» **EXERCISE DESCRIPTION**: The answer should hold only the lines from the one that contains "FELIRATKOZÁS" through the last line of the material, repeated exactly, without pictures.

» **DATA FOR REVIEW**:
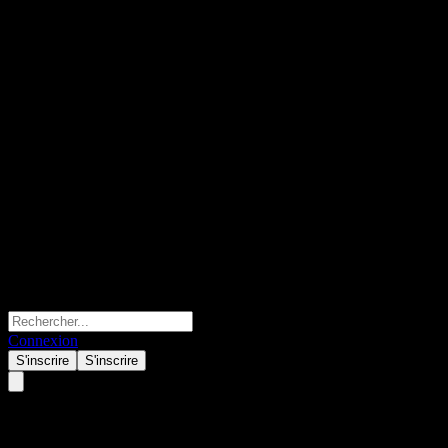
Connexion
S'inscrire
S'inscrire
ABWZTXX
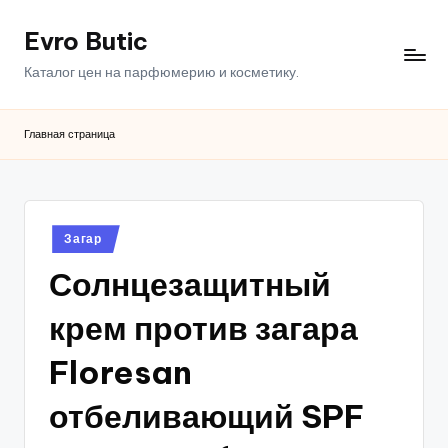
Evro Butic
Перейти
к
Каталог цен на парфюмерию и косметику.
содержимому
Главная страница
Опубликовано
Загар
в
Солнцезащитный
крем против загара
Floresan
отбеливающий SPF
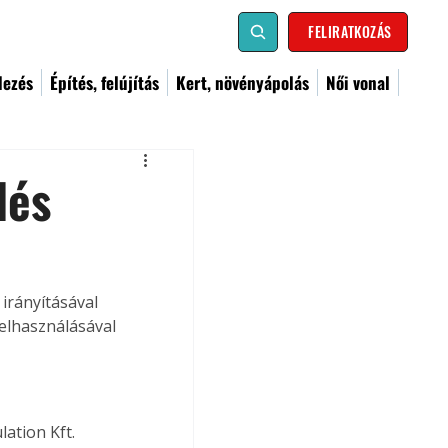
FELIRATKOZÁS
dezés
Építés, felújítás
Kert, növényápolás
Női vonal
lés
irányításával 
elhasználásával 
ation Kft. 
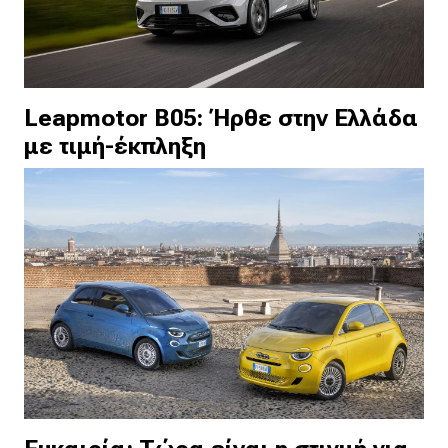
Leapmotor B05: Ήρθε στην Ελλάδα
με τιμή-έκπληξη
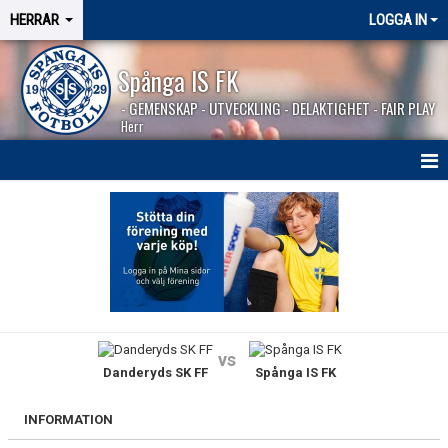
HERRAR
LOGGA IN
Spånga IS FK
- GEMENSKAP - UTVECKLING - DELAKTIGHET - FAIR PLAY
Herr
HEM
NYHETER
SÄSONGEN 2026
KALENDER
vs
Danderyds SK FF
Spånga IS FK
MATCHER
BILDGALLERI
INFORMATION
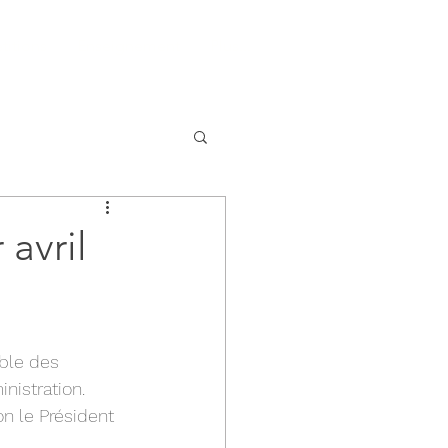
itions
Enseignement
Plus...
avril
mble des 
nistration.
on le Président 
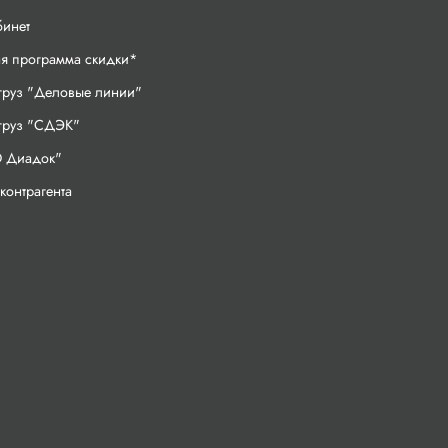
бинет
ая программа скидки*
груз "Деловые линии"
 груз "СДЭК"
 Диадок"
контрагента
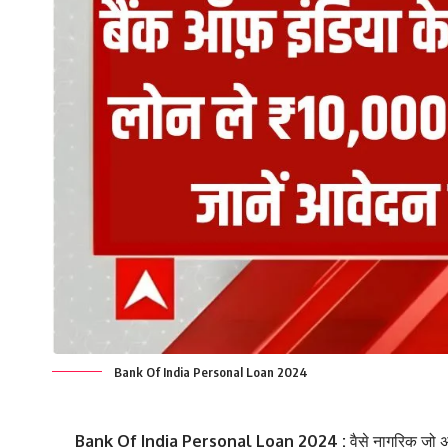
Bank Of India Personal Loan 2024
Bank Of India Personal Loan 2024 :
वैसे नागरिक जो 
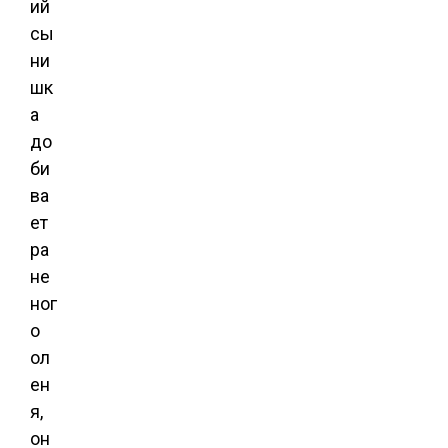
ий
сы
ни
шк
а
до
би
ва
ет
ра
не
ног
о
ол
ен
я,
он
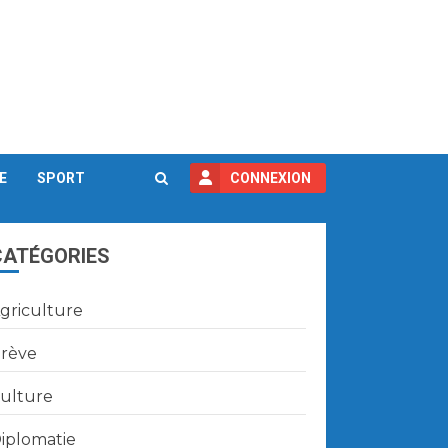
E
SPORT
CONNEXION
CATÉGORIES
griculture
rève
ulture
iplomatie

» **RESULT**:
FELIRATKOZÁS
dezés
Építés, felújítás
Kert, növényápolás
Női vonal
lés
irányításával 
elhasználásával 
ation Kft. 
Leapmotor B05: Ήρθε στην Ελλάδα
με τιμή-έκπληξη
HERRAR
LOGGA IN
Spånga IS FK
- GEMENSKAP - UTVECKLING - DELAKTIGHET - FAIR PLAY
Herr
HEM
NYHETER
SÄSONGEN 2026
KALENDER
vs
Danderyds SK FF
Spånga IS FK
MATCHER
BILDGALLERI
INFORMATION
itions
Enseignement
Plus...
avril
mble des 
nistration.
on le Président 
бинет
ая программа скидки*
груз "Деловые линии"
 груз "СДЭК"
 Диадок"
контрагента
Bank Of India Personal Loan 2024
Bank Of India Personal Loan 2024 :
वैसे नागरिक जो 
ий
сы
ни
шк
а
до
би
ва
ет
ра
не
ног
о
ол
ен
я,
он
E
SPORT
CONNEXION
CATÉGORIES
griculture
rève
ulture
iplomatie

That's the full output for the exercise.